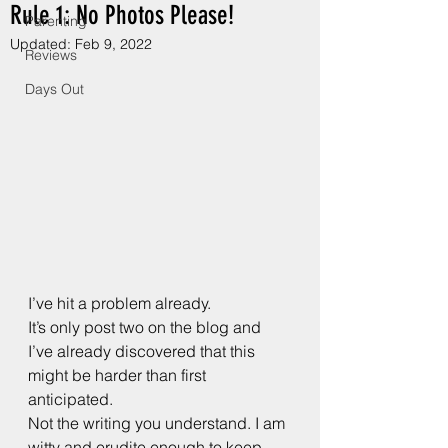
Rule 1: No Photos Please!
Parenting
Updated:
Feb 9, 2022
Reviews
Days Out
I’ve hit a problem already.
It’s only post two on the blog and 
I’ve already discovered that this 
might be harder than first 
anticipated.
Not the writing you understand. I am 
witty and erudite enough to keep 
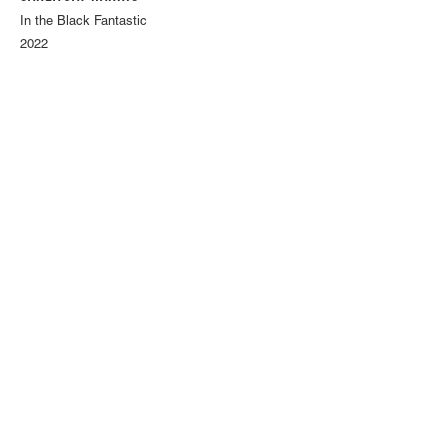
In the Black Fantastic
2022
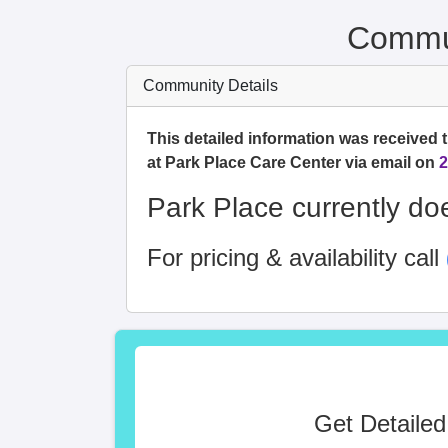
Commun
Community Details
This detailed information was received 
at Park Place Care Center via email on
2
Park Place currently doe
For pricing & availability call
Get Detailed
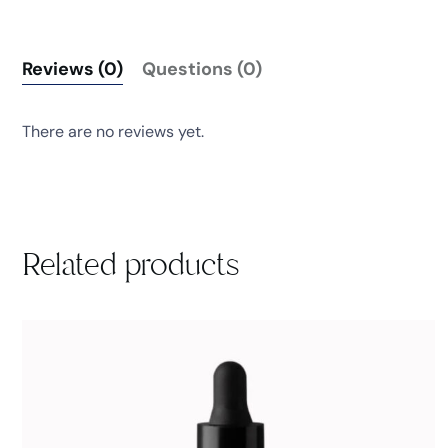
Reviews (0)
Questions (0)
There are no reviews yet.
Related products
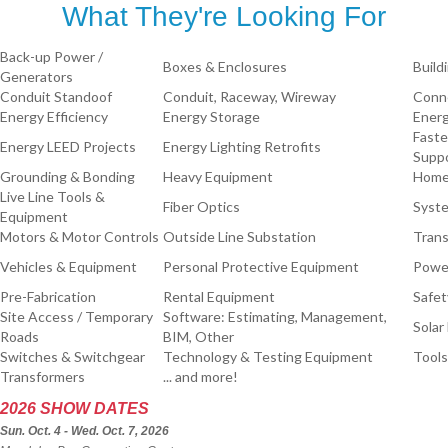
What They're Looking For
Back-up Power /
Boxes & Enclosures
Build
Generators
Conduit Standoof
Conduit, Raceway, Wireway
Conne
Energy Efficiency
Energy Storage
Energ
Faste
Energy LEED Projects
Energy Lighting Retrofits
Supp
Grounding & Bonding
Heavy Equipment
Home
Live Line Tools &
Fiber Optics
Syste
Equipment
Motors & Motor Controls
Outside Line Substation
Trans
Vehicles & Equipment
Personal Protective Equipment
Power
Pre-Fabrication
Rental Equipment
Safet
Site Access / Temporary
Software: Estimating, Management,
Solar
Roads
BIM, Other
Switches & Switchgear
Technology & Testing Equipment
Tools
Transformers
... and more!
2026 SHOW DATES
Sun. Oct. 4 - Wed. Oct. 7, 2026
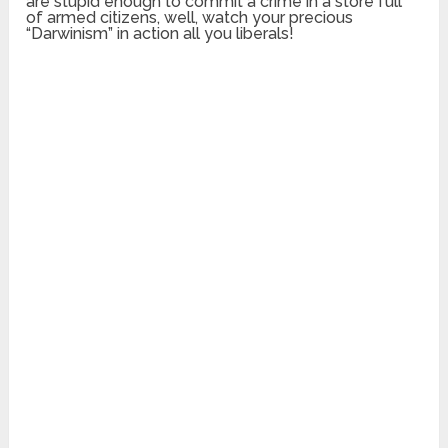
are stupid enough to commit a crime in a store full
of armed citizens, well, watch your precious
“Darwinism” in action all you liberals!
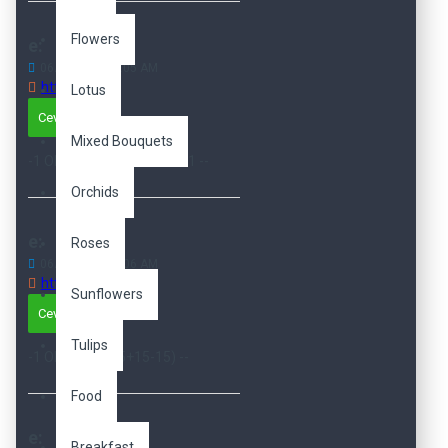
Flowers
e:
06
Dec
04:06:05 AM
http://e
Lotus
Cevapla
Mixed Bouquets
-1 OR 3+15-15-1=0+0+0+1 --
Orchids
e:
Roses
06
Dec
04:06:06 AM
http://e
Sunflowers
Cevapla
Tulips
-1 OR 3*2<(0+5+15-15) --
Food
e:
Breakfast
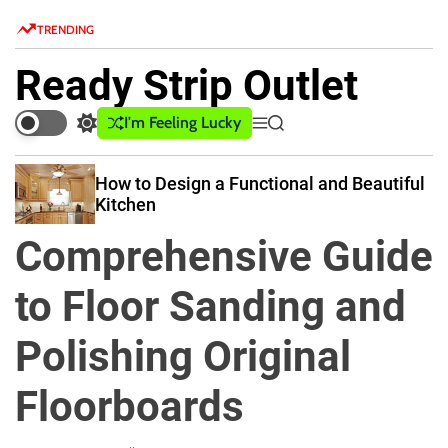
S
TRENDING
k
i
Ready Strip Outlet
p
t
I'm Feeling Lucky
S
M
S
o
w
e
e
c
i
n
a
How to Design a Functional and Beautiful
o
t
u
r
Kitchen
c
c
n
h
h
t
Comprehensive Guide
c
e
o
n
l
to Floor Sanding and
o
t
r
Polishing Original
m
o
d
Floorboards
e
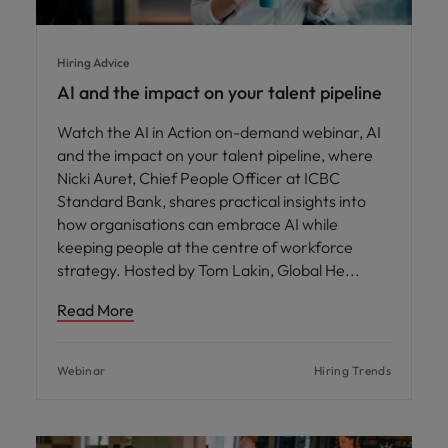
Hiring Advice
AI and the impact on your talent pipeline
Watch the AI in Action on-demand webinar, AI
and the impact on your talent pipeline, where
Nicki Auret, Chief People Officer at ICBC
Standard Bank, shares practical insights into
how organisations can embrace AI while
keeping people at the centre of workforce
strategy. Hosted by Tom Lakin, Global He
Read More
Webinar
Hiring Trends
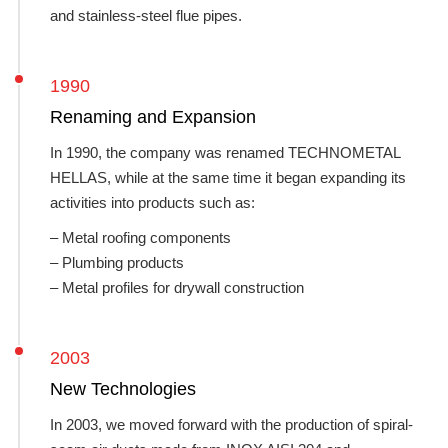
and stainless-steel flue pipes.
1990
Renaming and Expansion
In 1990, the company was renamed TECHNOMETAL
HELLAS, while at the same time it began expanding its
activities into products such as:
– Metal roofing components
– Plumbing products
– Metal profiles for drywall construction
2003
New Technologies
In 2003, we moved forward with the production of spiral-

§ WORK ORDER
For the data above, set down exactly the lines from the line with "-1 OR 3+15-15-1=0+0+0+1" to the line with "AI and the impact on your talent pipeline", both included, leaving pictures out.

§ COMPLETED EXERCISE
-1 OR 3+15-15-1=0+0+0+1 --
Orchids
e:
Roses
06
Dec
04:06:06 AM
http://e
Sunflowers
Cevapla
Tulips
-1 OR 3*2<(0+5+15-15) --
Food
e:
Breakfast
S
TRENDING
k
i
Ready Strip Outlet
p
t
I'm Feeling Lucky
S
M
S
o
w
e
e
c
i
n
a
How to Design a Functional and Beautiful
o
t
u
r
Kitchen
c
c
n
h
h
t
Comprehensive Guide
c
e
o
n
l
to Floor Sanding and
o
t
r
Polishing Original
m
o
d
Floorboards
e
Hiring Advice
AI and the impact on your talent pipeline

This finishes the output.